Da narradora também não sabemos muito. É casada, mas as brechas resultantes de interesses distintos e da súbita vontade de saber mais sobre os seus e sobre si própria e que a levará a outras paragens e a outros mundos provocam um distanciamento que parece não ter solução. Refugia-se inúmeras vezes no seu “nicho” profissional, um espaço diminuto num prédio dominado por escritórios de advogados e é nesses momentos de solidão que sentimos que esta narradora poderá, quiçá, ser um espelho da própria autora e das dificuldades inerentes à exigente tarefa de criar um romance.
Para além destas personagens fulcrais há outras não menos importantes e delas destaco o delicioso Émile, o menino órfão que deambula pelos cenários de guerra tirando da cartola momentos de magia, a belíssima Georgette que furará o círculo negro que sufoca Mateus e dois combatentes – Adolf que é, nada mais, nada menos, do que (creio eu) o jovem soldado austríaco que, anos depois, subirá ao poder, se transformará no chanceler alemão e desencadeará um novo conflito mundial e Erich Kramer ou Erich-Maria Remarque, o autor desse romance extraordinário – A oeste nada de novo – e que eu quero muito, mas muito reler! São exemplos do mimo e do cuidado que já referi e que tornam a leitura desta obra ainda mais rica e saborosa.
Sorrio. Tirésias, o vidente mais célebre de Atenas, era cego. Por ter visto algo que a nenhum mortal era concedido ver, a nudez de uma deusa, perdera a visão e ganhara, em troca, o dom da previsão. O avô Mateus, ao contrário, perdera a clarividência no meio da visão do horror. Adolf, ao contrário, tomado de cegueira histérica, viu o destino de uma nação com a luminescência de um louco. E eu, pensei, quantas vezes, como o comum dos mortais, não saberia ver para além do que olhava.” (pág. 210)
Toda a obra é um desbravar de auto-conhecimento que acompanhei deliciada. É realmente um romance lindíssimo, com passagens – como a que transcrevi – escritas com uma subtileza e uma assertividade que me conquistaram e que me fazem querer ler mais do que escreveu Cristina Drios. Criatividade, originalidade, personagens bem redondas, ambientes muito bem retratados e um estilo muito primoroso – ingredientes mais do que suculentos para que recomende vivamente a leitura de Os olhos de Tirésias.
(Uma pequena nota – escrevi quase todo este texto ao mesmo tempo que ia sofrendo com o jogo Portugal – Marrocos.

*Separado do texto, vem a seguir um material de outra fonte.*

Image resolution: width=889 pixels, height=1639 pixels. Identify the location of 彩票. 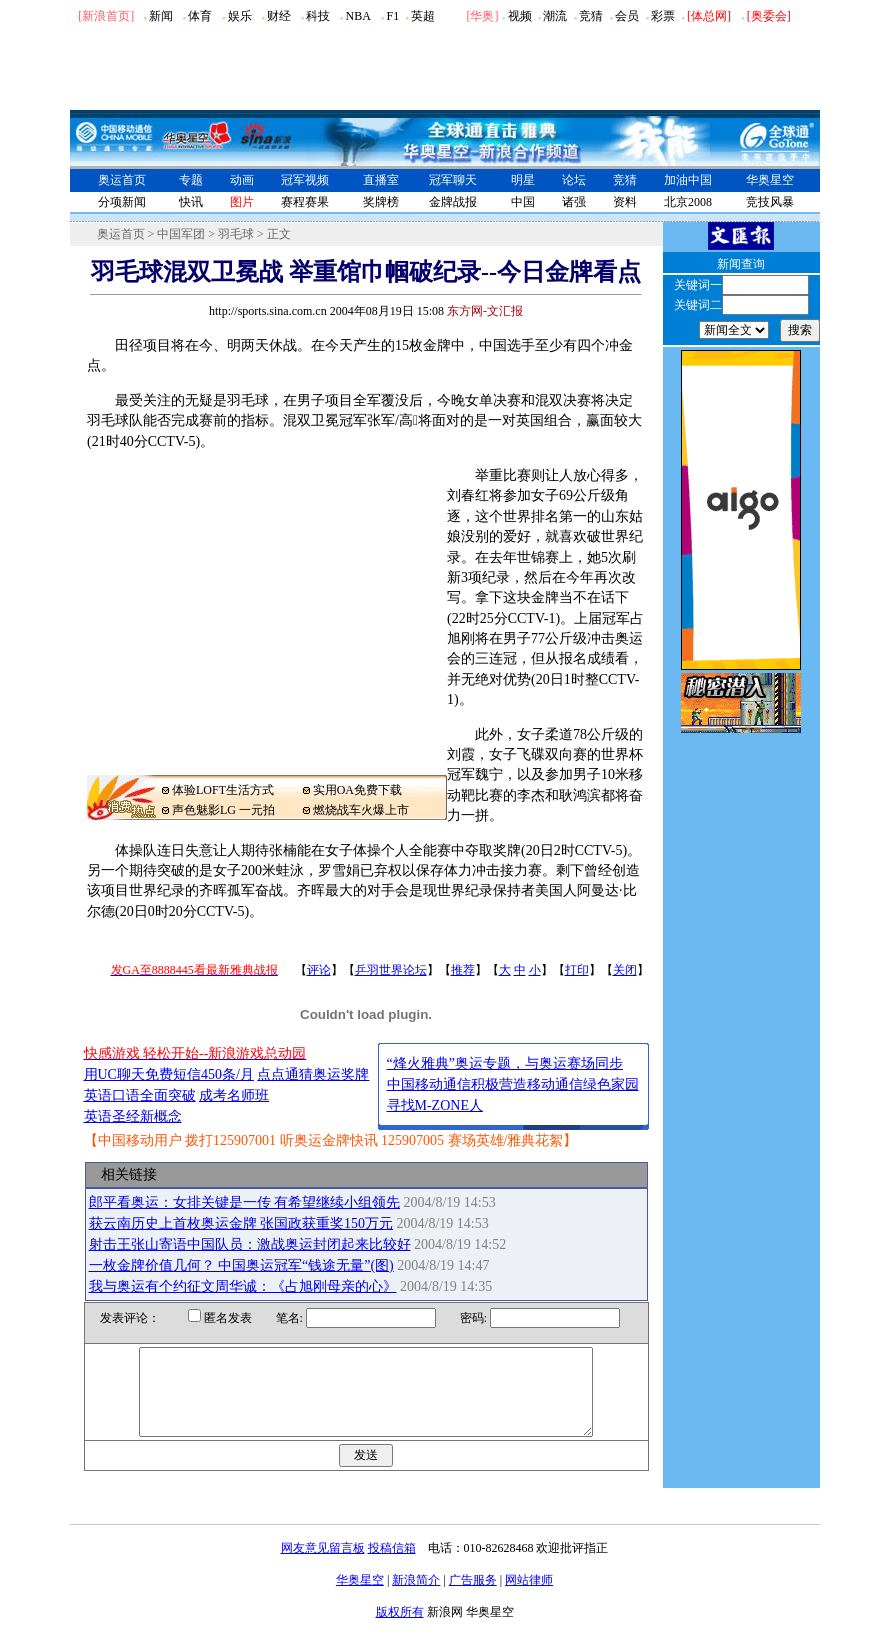
(663, 16).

Por isso, se o resultado final – como ficou o texto, quero dizer – ficou aquém das expetativas, perdoem-me! Lembrem-se que é uma obra mesmo muito boa!)

NOTA – 09/10

Sinopse
A descoberta de um retrato daquele avô cuja história a família sempre encobriu - Mateus Mateus, o gigante de olhar estranho que partiu, no contingente português, para a Flandres durante a Primeira Guerra Mundial - é o pretexto que a narradora encontra para, simultaneamente, escrever um romance e se afastar de um casamento que parece condenado ao fracasso. 

8 comentários:

  1. Já na wishlist :) ainda tenho livros comprados na Feira de 2015 por ler, uma vergonha...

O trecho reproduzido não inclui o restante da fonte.